I don't know what you guys are talking about, there isn't a "way PC products are installed". As if everyone does it the same standard way. Some software comes with a 3rd party installer, some use .msi files (or yet another installer by MS), some you have to extract into a folder. And the installer thing usually is different for each vendor. It just isn't that difficult to install RDi. I've done it a bunch of times on different PC's. If you download the demo, it comes with an installer, and you just run it. It would be nice if IBM removed the Admin requirement.

Mark Murphy
Atlas Data Systems
mmurphy@xxxxxxxxxxxxxxx


-----j.beckeringh@xxxxxxxxxxxxxxxxxxxxxxxxxx wrote: -----
To: Rational Developer for IBM i / Websphere Development Studio Client for System i & iSeries <wdsci-l@xxxxxxxxxxxx>
From: j.beckeringh@xxxxxxxxxxxxxxxxxxxxxxxxxx
Date: 03/08/2017 08:45AM
Subject: Re: [WDSCI-L] RDi way ahead


Now if only someone at IBM would take the trouble of explaining to all of
us WHY the whole thing with Installation Manager is superior to what the
rest of the industry does. Then either he or she could finally make us
understand (and stop complaining about it), or come to the insight that
maybe it wasn't such a great idea after all (and do something about it).

Joep Beckeringh
Pantheon Automatisering B.V.

Greg Wilburn <gwilburn@xxxxxxxxxxxxxxxxxxxxxxx>

08-03-2017 14:33

Re: [WDSCI-L] RDi way ahead

I must have missed the original post by Tim... the second paragraph
is hilarious. I have often thought the same thing.

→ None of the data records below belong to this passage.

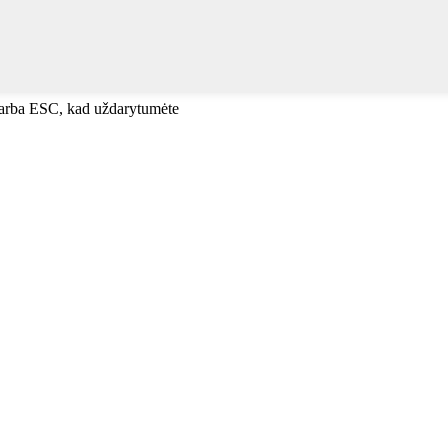
, arba ESC, kad uždarytumėte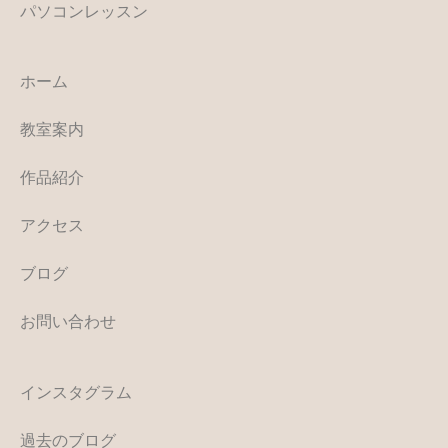
パソコンレッスン
ホーム
教室案内
作品紹介
アクセス
ブログ
お問い合わせ
インスタグラム
過去のブログ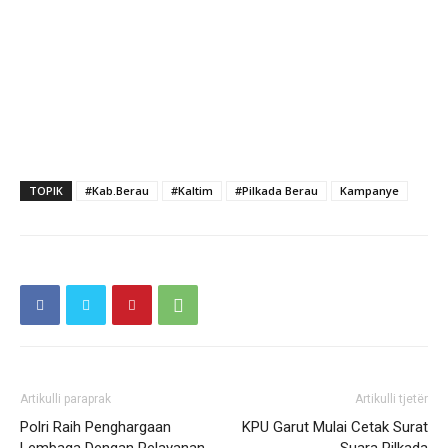
TOPIK
#Kab.Berau
#Kaltim
#Pilkada Berau
Kampanye
Artikulli paraprak
Artikulli tjetër
Polri Raih Penghargaan
KPU Garut Mulai Cetak Surat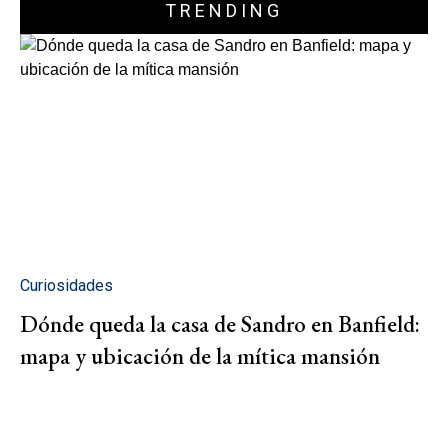
TRENDING
Curiosidades
Dónde queda la casa de Sandro en Banfield:
mapa y ubicación de la mítica mansión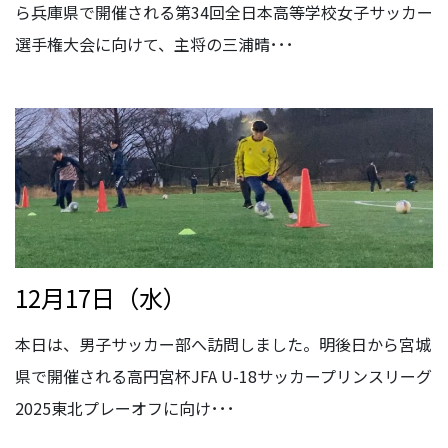
ら兵庫県で開催される第34回全日本高等学校女子サッカー
選手権大会に向けて、主将の三浦晴･･･
12月17日（水）
本日は、男子サッカー部へ訪問しました。明後日から宮城
県で開催される高円宮杯JFA U-18サッカープリンスリーグ
2025東北プレーオフに向け･･･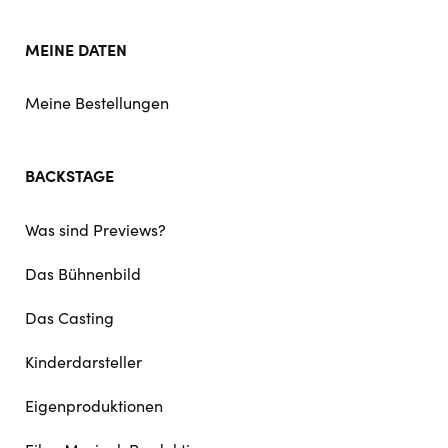
MEINE DATEN
Meine Bestellungen
BACKSTAGE
Was sind Previews?
Das Bühnenbild
Das Casting
Kinderdarsteller
Eigenproduktionen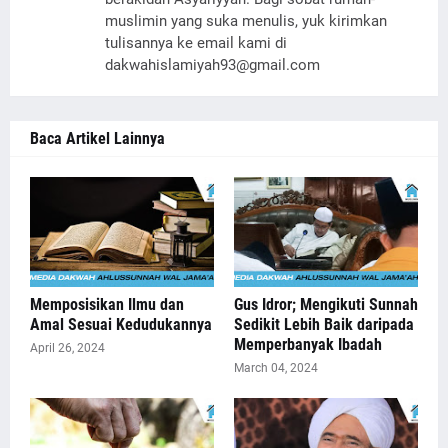
muslimin yang suka menulis, yuk kirimkan
tulisannya ke email kami di
dakwahislamiyah93@gmail.com
Baca Artikel Lainnya
Memposisikan Ilmu dan
Gus Idror; Mengikuti Sunnah
Amal Sesuai Kedudukannya
Sedikit Lebih Baik daripada
Memperbanyak Ibadah
April 26, 2024
March 04, 2024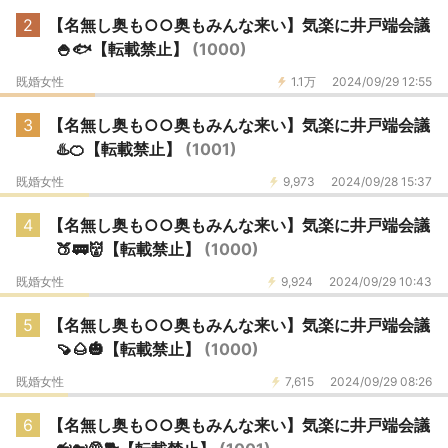
2
【名無し奥も○○奥もみんな来い】気楽に井戸端会議
🍚🐟️【転載禁止】
(1000)
既婚女性
1.1万
2024/09/29 12:55
3
【名無し奥も○○奥もみんな来い】気楽に井戸端会議
♨️🍊【転載禁止】
(1001)
既婚女性
9,973
2024/09/28 15:37
4
【名無し奥も○○奥もみんな来い】気楽に井戸端会議
🍑🚃👹【転載禁止】
(1000)
既婚女性
9,924
2024/09/29 10:43
5
【名無し奥も○○奥もみんな来い】気楽に井戸端会議
🍠🌰🎃【転載禁止】
(1000)
既婚女性
7,615
2024/09/29 08:26
6
【名無し奥も○○奥もみんな来い】気楽に井戸端会議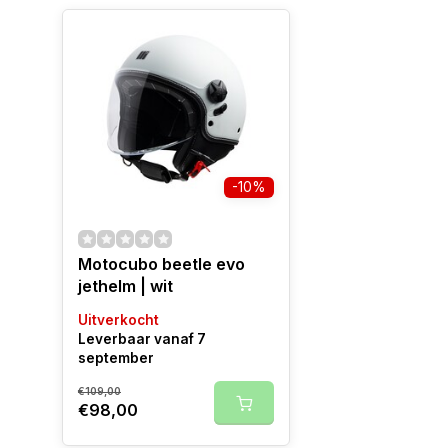
-10%
Motocubo beetle evo
jethelm | wit
Uitverkocht
Leverbaar vanaf 7
september
€109,00
€98,00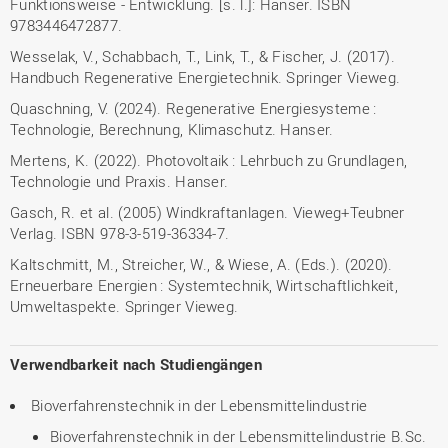
Funktionsweise - Entwicklung. [s. l.]: Hanser. ISBN
9783446472877.
Wesselak, V., Schabbach, T., Link, T., & Fischer, J. (2017).
Handbuch Regenerative Energietechnik. Springer Vieweg.
Quaschning, V. (2024). Regenerative Energiesysteme :
Technologie, Berechnung, Klimaschutz. Hanser.
Mertens, K. (2022). Photovoltaik : Lehrbuch zu Grundlagen,
Technologie und Praxis. Hanser.
Gasch, R. et al. (2005) Windkraftanlagen. Vieweg+Teubner
Verlag. ISBN 978-3-519-36334-7.
Kaltschmitt, M., Streicher, W., & Wiese, A. (Eds.). (2020).
Erneuerbare Energien : Systemtechnik, Wirtschaftlichkeit,
Umweltaspekte. Springer Vieweg.
Verwendbarkeit nach Studiengängen
Bioverfahrenstechnik in der Lebensmittelindustrie
Bioverfahrenstechnik in der Lebensmittelindustrie B.Sc.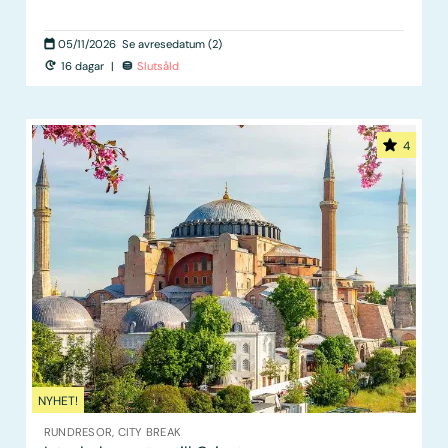
05/11/2026
Se avresedatum (2)
16 dagar
|
Slutsåld
4
NYHET!
RUNDRESOR, CITY BREAK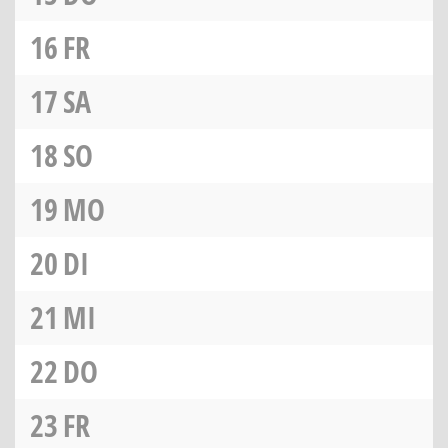
16
FR
17
SA
18
SO
19
MO
20
DI
21
MI
22
DO
23
FR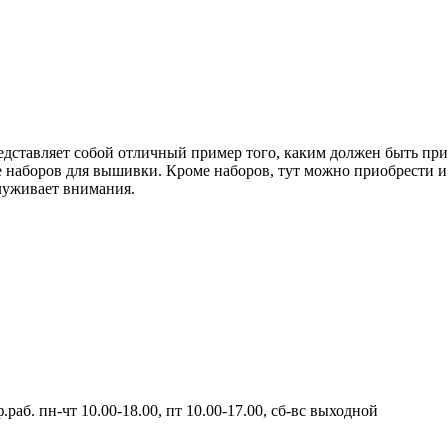
дставляет собой отличный пример того, каким должен быть при
е наборов для вышивки. Кроме наборов, тут можно приобрести 
служивает внимания.
.раб. пн-чт 10.00-18.00, пт 10.00-17.00, сб-вс выходной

I'm sure the RDi team does a good job and I don't suppose any of the
developers went to their boss one day and said "You know how much we
hate our users right? Well, instead of just having our software
install like any other piece of PC software, why not create our own
'installation manager'
which we can use to make installation, updating and licencing really
painful, that will really antagonise them!" Or "Boss, you know how
the IBM i is struggling to attract new talent and persuade people to
use up-do-date tools, well why not raise the barrier to entry even
higher by charging a small fortune for them?"